I'd like someone to archive all the board game rules and other files on BoardGameGeek. I regularly archive BGG game metadata for the Loaded Dice project, but getting the files is a much trickier proposition.
Youtube hosts petabytes of gaming videos, and there's no way to save it all, but it should be possible to archive a gameplay video for every game in MobyGames. It's also especially important to archive gameplay videos for mobile and online games, which can die as soon as the game studio shuts down a server.
The Terraria forums have links to mods and maps.
Hacked console ROMs (Super Mario World, Sonic the Hedgehog, etc.) Big collection at Romhacking.net. I'm sure other people have private collections of these, so it's not as big a deal.
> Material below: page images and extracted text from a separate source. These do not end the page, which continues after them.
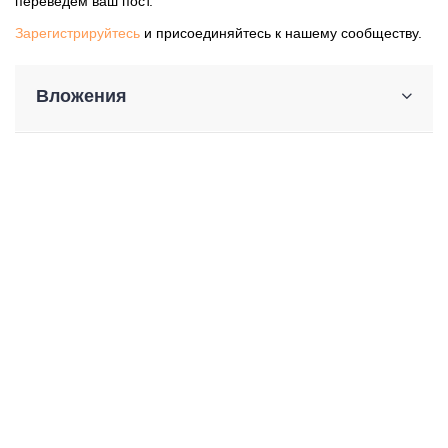
переведем ваш пост.
Зарегистрируйтесь
и присоединяйтесь к нашему сообществу.
Вложения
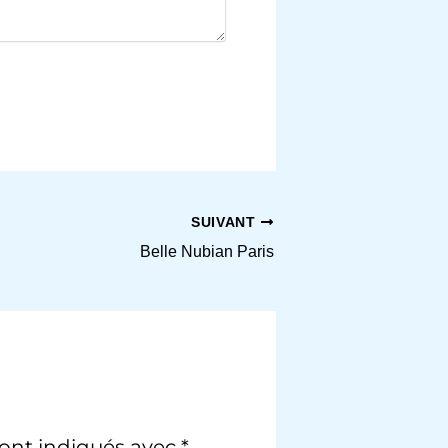
SUIVANT
Belle Nubian Paris
sont indiqués avec
*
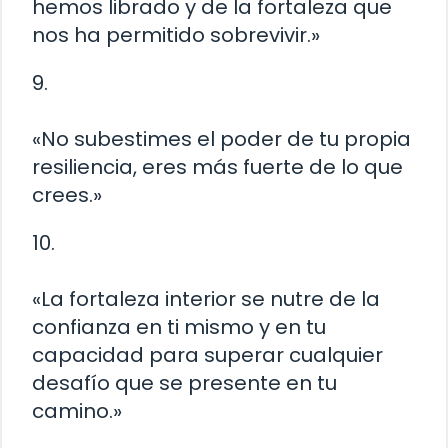
hemos librado y de la fortaleza que
nos ha permitido sobrevivir.»
9.
«No subestimes el poder de tu propia
resiliencia, eres más fuerte de lo que
crees.»
10.
«La fortaleza interior se nutre de la
confianza en ti mismo y en tu
capacidad para superar cualquier
desafío que se presente en tu
camino.»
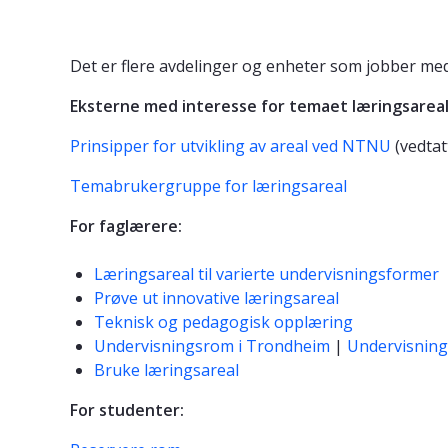
Det er flere avdelinger og enheter som jobber med
Eksterne med interesse for temaet læringsareal
Prinsipper for utvikling av areal ved NTNU
(vedtat
Temabrukergruppe for læringsareal
For faglærere:
Læringsareal til varierte undervisningsformer
Prøve ut innovative læringsareal
Teknisk og pedagogisk opplæring
Undervisningsrom i Trondheim
|
Undervisning
Bruke læringsareal
For studenter:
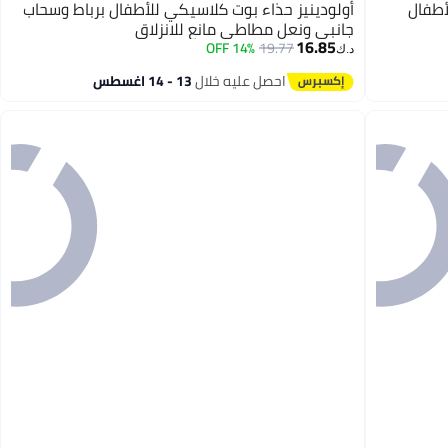
أطفال
أولودينيز حذاء بوت كلاسيكي للأطفال برباط وسحاب
جانبي ونعل مطاطي مانع للانزلاق
16.85
14% OFF
19.77
د.ك‏
احصل عليه خلال
13 - 14 اغسطس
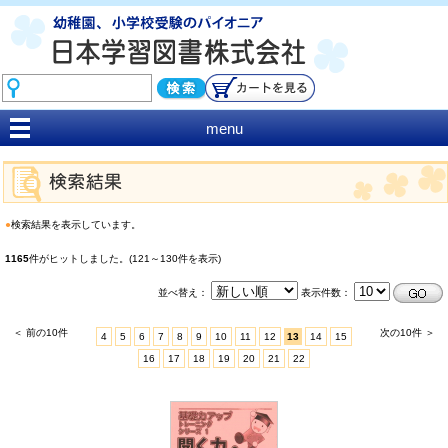
menu
●
検索結果を表示しています。
1165
件がヒットしました。(121～130件を表示)
並べ替え：
表示件数：
＜ 前の10件
次の10件 ＞
4
5
6
7
8
9
10
11
12
13
14
15
16
17
18
19
20
21
22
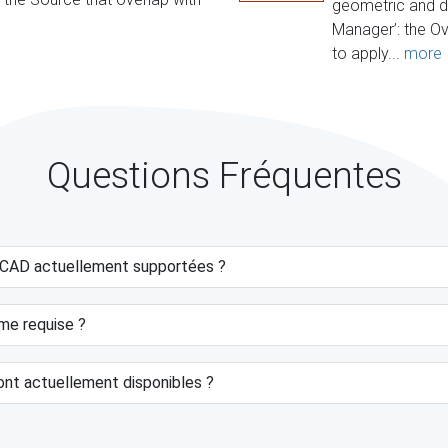
geometric and da
Manager’: the O
to apply...
more
Questions Fréquentes
ZWCAD actuellement supportées ?
ème requise ?
ont actuellement disponibles ?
Civilization add-ons at CivFanatics.
The Sims mods at Mod the Sims.
Nexus Mods hosts over 100,000 add-ons for over 200 games.
Glorious Trainwrecks archives thousands of quickly-created games.
Whenever we humans create a new art form, the early stuff gets lost. It's not considered "art", it doesn't fit into the existing archives, it's a pain to collect, expensive to keep around, and nobody's in charge of saving it. So it gets lost. This is especially true for art forms favored by children or other people who aren't considered artists.
Time passes, and we regret the loss. We cherish every scrap that survives. Ninety percent of humanity's early films are gone, and a lot of the ten percent is crap, but we preserve it all because there's nothing else like it. Sometimes the crap turns out to be pretty good after all: pulp sci-fi and noir. Even ephemera, things that never get raised to the level of "art", become valuable as windows into the past: account books, restaurant menus, road maps, receipts.
I believe all this stuff is art and I want to save it. But even if history disagrees with me, and the MAP and the ESC are classified as ephemera, that's fine too. In the long run, it's all ephemera.